As vehicle platforms mature, planning for future versions becomes a normal part of AV development. Teams pick out failures from real world driving that have tested the limits of a system and group future desired capabilities together in a clear roadmap to the next generation platform. New platform capabilities could be as high level as "handle all stop-lights in San Francisco” or “predict aggressive cut-ins on highways.” Progression testing captures these individual cases observed under simulation or in real world testing and puts them to use as guides during development. 

Progression testing usually takes the form of nightly or hourly batches of scenarios that are then run against the latest code. Progression test suites are designed to have many of the scenarios fail day after day, until the system-under-test is able to handle the scenarios. Using the example of “cut-ins on highways”, a collection of aggressive cut-ins could be turned into rich tests to automatically grade new changes to a planning or a control stack. These test suites exist outside of continuous integration; they do not block pull requests. As teams strive towards new capabilities, clearly seeing scenarios go from “red” to “green” on nightly runs is immensely satisfying (Figure 4).

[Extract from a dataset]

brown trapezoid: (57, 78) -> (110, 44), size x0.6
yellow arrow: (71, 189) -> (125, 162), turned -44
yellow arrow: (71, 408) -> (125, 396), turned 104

Figure 4: Tracking nightly batches of scenario testing to go from “red” to “green”

Pairing progression testing with regression testing is a powerful combination. Engineers now have a clear metric to use for risky changes to the core code. If a large change passes regression tests in CI and causes new scenarios to “go green” in progression suites, progress has been made.

Applied Intuition’s Tools for System Testing

The Applied team provides tooling to streamline regression and progression testing. Applied’s tools are designed to integrate with existing CI/CD solutions and augment their capabilities with different types of simulations. Internally, we apply the same paradigms described in this blog to prevent regressions in our simulator and track it’s performance over time to ensure that the software quality is high and the simulator results can be trusted.